David Bank, an analyst at RBC Capital Markets, said Clear Channel was selling for a compelling price. "The only thing that can be a concern is that Thomas Lee is involved in a lot of other media properties, so closing could take longer than expected. I can't imagine that they didn't vet this with regulators though."
Clear Channel grew to dominate the US radio market thanks to an acquisition spree in the wake of the 1996 deregulation of the radio industry, since when it has purchased more than 70 companies. Its scale and market power has brought with it criticism, and the company has been fighting accusations of pursuing a right-wing agenda. It syndicates the right-wing shock jock Rush Limbaugh and some of its stations banned Madonna and Dixie Chicks records after they made anti-war comments.
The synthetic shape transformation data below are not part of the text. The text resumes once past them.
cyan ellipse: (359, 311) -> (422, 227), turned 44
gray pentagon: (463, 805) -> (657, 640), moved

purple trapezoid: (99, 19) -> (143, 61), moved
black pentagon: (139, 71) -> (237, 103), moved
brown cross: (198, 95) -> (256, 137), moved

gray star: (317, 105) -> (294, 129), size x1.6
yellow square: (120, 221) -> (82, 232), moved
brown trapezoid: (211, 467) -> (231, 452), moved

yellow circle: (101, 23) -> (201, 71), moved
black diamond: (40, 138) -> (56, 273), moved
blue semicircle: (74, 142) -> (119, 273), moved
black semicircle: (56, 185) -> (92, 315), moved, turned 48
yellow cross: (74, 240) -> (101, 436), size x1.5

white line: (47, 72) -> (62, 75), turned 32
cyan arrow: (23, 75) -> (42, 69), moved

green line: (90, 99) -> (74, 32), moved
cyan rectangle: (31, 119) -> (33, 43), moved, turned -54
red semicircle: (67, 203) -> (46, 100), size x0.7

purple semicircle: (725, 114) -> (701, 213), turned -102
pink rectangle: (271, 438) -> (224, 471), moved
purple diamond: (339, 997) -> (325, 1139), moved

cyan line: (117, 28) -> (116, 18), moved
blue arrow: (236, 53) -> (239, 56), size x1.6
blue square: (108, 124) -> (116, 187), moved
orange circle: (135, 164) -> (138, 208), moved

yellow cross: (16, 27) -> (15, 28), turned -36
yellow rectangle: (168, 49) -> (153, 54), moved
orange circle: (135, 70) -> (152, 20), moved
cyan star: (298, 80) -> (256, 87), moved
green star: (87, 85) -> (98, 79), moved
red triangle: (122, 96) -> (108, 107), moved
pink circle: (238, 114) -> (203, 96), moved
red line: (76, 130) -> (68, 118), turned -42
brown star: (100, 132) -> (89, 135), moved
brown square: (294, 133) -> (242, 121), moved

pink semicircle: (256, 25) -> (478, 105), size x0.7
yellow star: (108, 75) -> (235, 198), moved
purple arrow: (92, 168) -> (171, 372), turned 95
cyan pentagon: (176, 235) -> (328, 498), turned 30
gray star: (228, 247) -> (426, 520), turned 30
As part of yesterday's deal, the Mays family agreed to reduce the incentive scheme payments they could have received from a change in control. Lowry Mays stood to receive more than $23m. Mark and Randall - who will be joint chief executives under the new owners - each stood to receive $14m. All three will reinvest some of the windfall from their shares in the new consortium.
Clear Channel also announced plans to sell about 40 per cent of its smaller radio stations, to concentrate on those in the biggest US markets. It is also putting its 42 local television stations up for sale. And yesterday, there was speculation that the new owners may also wish to sell Clear Channel's controlling stake in Clear Channel Outdoor Holdings, the billboard advertising giant which it spun off last year.
Jean-Charles Decaux, the founder and chairman of the French outdoor advertising rival JC Decaux, said he had already approached the private equity consortium to signal his interest. "It won't be a cheap deal," M. Decaux said during an investor conference hosted by Morgan Stanley. "But we think we are quite a natural buyer for most of the assets, if they are for sale. This is a deal that makes a lot of sense from a strategic viewpoint."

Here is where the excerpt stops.